L’ancien ministre est conscient que, pour les plus jeunes, ceux qui n’avaient pas l’âge de voter au référendum de 1995, l’indépendance du Québec peut être perçue comme déconnectée de leurs préoccupations actuelles ; par exemple les questions environnementales ou internationales. C’est donc prioritairement à la clientèle jeune que l’ouvrage s’adresse. Il tente de démontrer que, pour participer pleinement aux grands débats actuels, le Québec a besoin de disposer de la totalité des pouvoirs d’un État entier capable de « décider de son avenir ». À l’aide d’un vaste survol historique, et dans un dessein pédagogique avoué, Gilbert Paquette veut démontrer que le Québec constitue une nation annexée et subordonnée au pouvoir canadien. Une société québécoise indépendante disposerait de la totalité de ses ressources financières et de la capacité entière de faire ses propres lois. Elle aurait également le droit exclusif d’établir ses relations extérieures. Toujours dans un souci argumentaire, l’auteur s’efforce de prouver que les bénéfices de l’indépendance du Québec sont supérieurs à ceux de l’intégration au Canada.

L’ancien ministre distingue dix champs de la société québécoise indépendante dans lesquels autant de « projets » pourraient être réalisés : développement régional, pauvreté, précarité, justice, démocratie, éducation, santé et autres. Pour chacun de ses projets, il énonce un objectif majeur, des mesures significatives à mettre en œuvre et les « blocages spécifiques » émanant du régime canadien. Ainsi, et à titre d’exemple, la pauvreté et la précarité sont des problèmes sociaux pour lesquels la société québécoise, débarrassée du carcan fédéral, pourrait être plus efficace. Un Québec indépendant serait plus à même d’assurer une sécurité du revenu et de l’emploi s’il récupérait sa part des fonds de l’assurance emploi. Il pourrait également se donner une politique de logement abordable en récupérant sa part des fonds de la Société canadienne d’hypothèque et de logement. La démonstration vaut pour d’autres secteurs de la société.

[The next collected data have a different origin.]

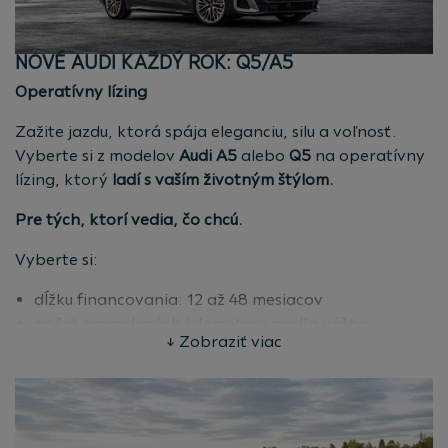
zmluvy – len čistá radosť z jazdy. Vyberte si svoj
ideálny model a vyrazte na cestu s istotou.
Všetko v jednej platbe
NOVÉ AUDI KAŽDÝ ROK: Q5/A5
Nastavte si počet kilometrov, ktoré ročne plánujete
Operatívny lízing
najazdiť.
Zažite jazdu, ktorá spája eleganciu, silu a voľnosť.
Vyberte si svoj ideálny model a vyrazte na cestu s
Vyberte si z modelov
Audi A5
alebo
Q5
na operatívny
istotou.
lízing, ktorý
ladí s vaším životným štýlom.
Pre fyzické aj právnické osoby
Pre tých, ktorí vedia, čo chcú.
Máte záujem? Vyberte si vozidlo
tu
a vyhľadajte
Vyberte si:
autorizovaného predajcu
vo vašom okolí.
dĺžku financovania: 12 až 48 mesiacov
počet najazdených kilometrov podľa vášho
↓ Zobraziť viac
životného rytmu
V cene lízingu máte zahrnuté aj:
Povinné zmluvné poistenie (PZP)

La mission pédagogique de l’essai ne se limite pas aux possibilités qu’offrirait aux Québécois leur indépendance ; elle traite aussi du processus juridico-politique d’accession à cette indépendance. Gilbert Paquette privilégie une démarche constituante. Il mentionne tout d’abord « les arguments juridiques qui fondent le droit du Québec à acquérir son indépendance et qui invalident les peurs injustifiées » (p. 159). Puis il considère trois scénarios d’accession à l’indépendance : un premier, basé sur un référendum, plus classique et déjà utilisé ; un second, qui tiendrait compte du désir chez une majorité de citoyens d’améliorations importantes de la Constitution canadienne avant d’approuver la sécession du Québec ; et finalement, celui privilégié par l’auteur, un scénario basé sur le « pouvoir constituant » de la société québécoise, qui lui permettrait d’adopter sa propre constitution (p. 173).

Cette démarche se résume en cinq étapes : en premier, évidemment, l’élection d’une majorité de députés indépendantiste à l’Assemblée nationale et adoption par ces derniers d’une loi « transitoire », c’est-à-dire une loi qui encadre la « marche » vers l’indépendance. Création ensuite de la fameuse Assemblée constituante, le « peuple » représenté par une assemblée de citoyens de tous les horizons. Cette assemblée aura pour mission de consulter la population et de rédiger « un projet de constitution » reflétant les valeurs de cette population. L’Assemblée nationale devra alors consulter les Québécois sur ce projet et sur l’indépendance du Québec. Pour que tout ceci se réalise, il faut bien entendu que tous les partis indépendantistes constituent un front commun et que leurs intérêts à courts et à moyen terme convergent vers un objectif commun : l’indépendance du Québec. Reste à l’ancien président des Organisations unies pour l’indépendance du Québec (OUI-Québec) à convaincre les partis politiques de jouer le jeu.